Program: Andrássy National Security Fellowship
Year: 2021
Host Institution: Center for Immigration Studies
Research Focus: The current Central American migration crisis utilizing the ongoing European migration crisis as a comparative framework
Quote: “Apart from climate change, mass migration is the single greatest challenge that modern societies face in the 21st century. It keeps you up at night because there is no simple solution that could be universally applied for this complex phenomenon. That’s exactly why modern mass migration is an attractive field of research for me.”
Read his introduction here: hungaryfoundation.org
Kristóf obtained his Philologist in history (BA) diploma in 2014 at the Faculty of Humanities of Eötvös Loránd University. The same year he enrolled in the archivist MA program and joined the History Workshop of Eötvös József Collegium. In 2015 he won the early medieval Hungarian history section of the National Scientific Students’ Associations Conference. After graduating at the master’s level in 2016, he continued his studies at the Auxiliary Sciences of History Ph.D. program as a Hungarian state scholarship holder.
After years of volunteer work, in August 2017 the college of curators of the Trefort-kert Foundation elected him to become the secretary of the institution. His duties included administering and coordinating the day-to-day operation of the Foundation, but also drafting the yearly budget as well as long-term financial and operational planning.
From 2018 Kristof focused his attention on his Ph.D. studies, his research was the 13th-century institutional development of the Hungarian royal chancery whose main function was to execute the sovereign’s will. His research was supported by various grants, most notably the Scholarship of the Republic, and the New Excellence Program of the Ministry of Human Capacities. During his Ph.D. studies he gave conference presentations in English, French, and Hungarian, his papers and reviews were published in anthologies as well as in Hungarian national academic journals. He defended his Ph.D. dissertation summa cum laude in February 2021.
The Center for Immigration Studies is an independent, non-partisan, non-profit, research organization.

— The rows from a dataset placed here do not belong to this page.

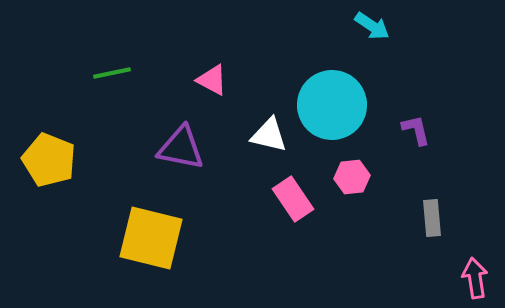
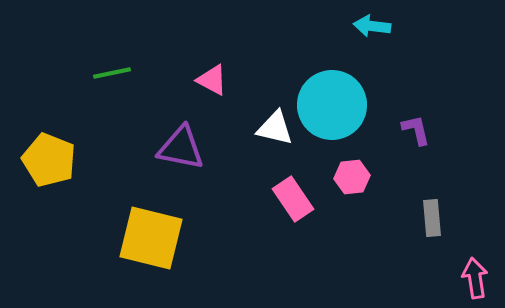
cyan arrow: rotated 153 degrees clockwise
white triangle: moved 6 px right, 7 px up
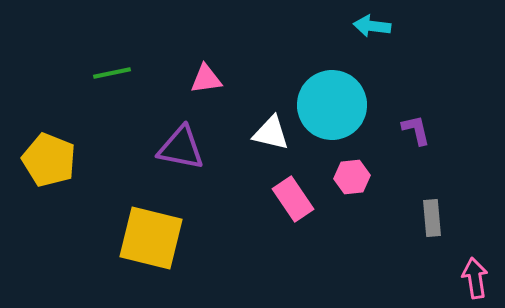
pink triangle: moved 6 px left, 1 px up; rotated 36 degrees counterclockwise
white triangle: moved 4 px left, 5 px down
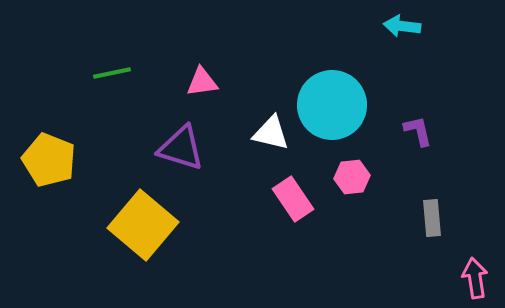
cyan arrow: moved 30 px right
pink triangle: moved 4 px left, 3 px down
purple L-shape: moved 2 px right, 1 px down
purple triangle: rotated 6 degrees clockwise
yellow square: moved 8 px left, 13 px up; rotated 26 degrees clockwise
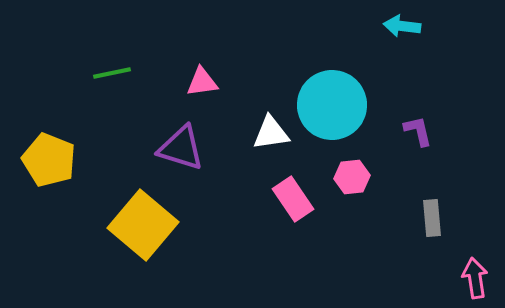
white triangle: rotated 21 degrees counterclockwise
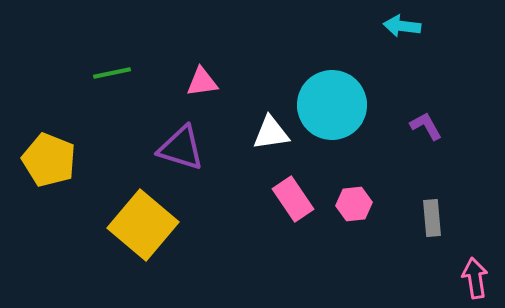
purple L-shape: moved 8 px right, 5 px up; rotated 16 degrees counterclockwise
pink hexagon: moved 2 px right, 27 px down
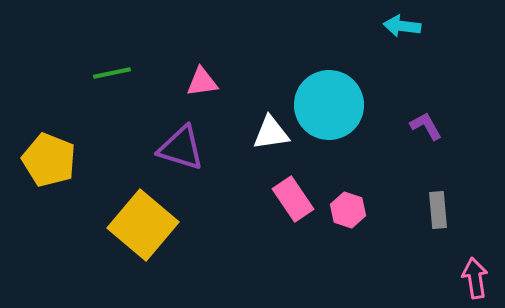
cyan circle: moved 3 px left
pink hexagon: moved 6 px left, 6 px down; rotated 24 degrees clockwise
gray rectangle: moved 6 px right, 8 px up
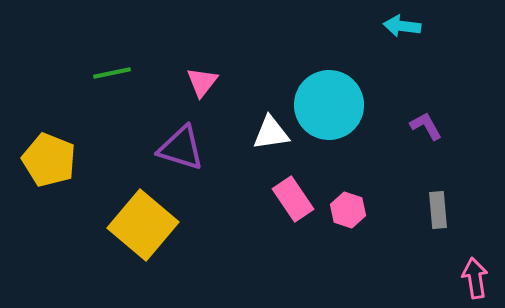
pink triangle: rotated 44 degrees counterclockwise
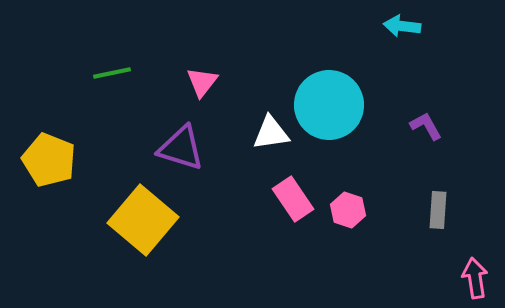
gray rectangle: rotated 9 degrees clockwise
yellow square: moved 5 px up
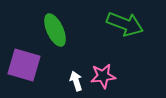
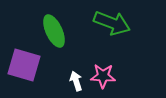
green arrow: moved 13 px left, 1 px up
green ellipse: moved 1 px left, 1 px down
pink star: rotated 10 degrees clockwise
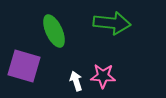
green arrow: rotated 15 degrees counterclockwise
purple square: moved 1 px down
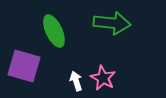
pink star: moved 2 px down; rotated 25 degrees clockwise
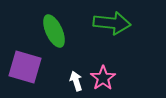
purple square: moved 1 px right, 1 px down
pink star: rotated 10 degrees clockwise
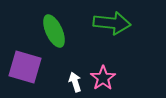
white arrow: moved 1 px left, 1 px down
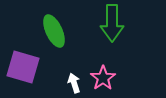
green arrow: rotated 84 degrees clockwise
purple square: moved 2 px left
white arrow: moved 1 px left, 1 px down
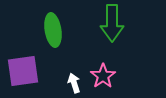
green ellipse: moved 1 px left, 1 px up; rotated 16 degrees clockwise
purple square: moved 4 px down; rotated 24 degrees counterclockwise
pink star: moved 2 px up
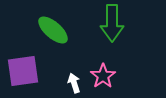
green ellipse: rotated 40 degrees counterclockwise
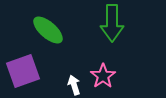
green ellipse: moved 5 px left
purple square: rotated 12 degrees counterclockwise
white arrow: moved 2 px down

Since our founding in 1985 by Otis Graham Jr., they have pursued a single mission – providing immigration policymakers, the academic community, news media, and concerned citizens with reliable information about the social, economic, environmental, security, and fiscal consequences of legal and illegal immigration into the United States. Our staff has testified before Congress over 130 times.
They are the nation’s only think tank devoted exclusively to the research of U.S. immigration policy to inform policymakers and the public about immigration’s far-reaching impact. The Center is animated by a unique pro-immigrant, low-immigration vision which seeks fewer immigrants but a warmer welcome for those admitted.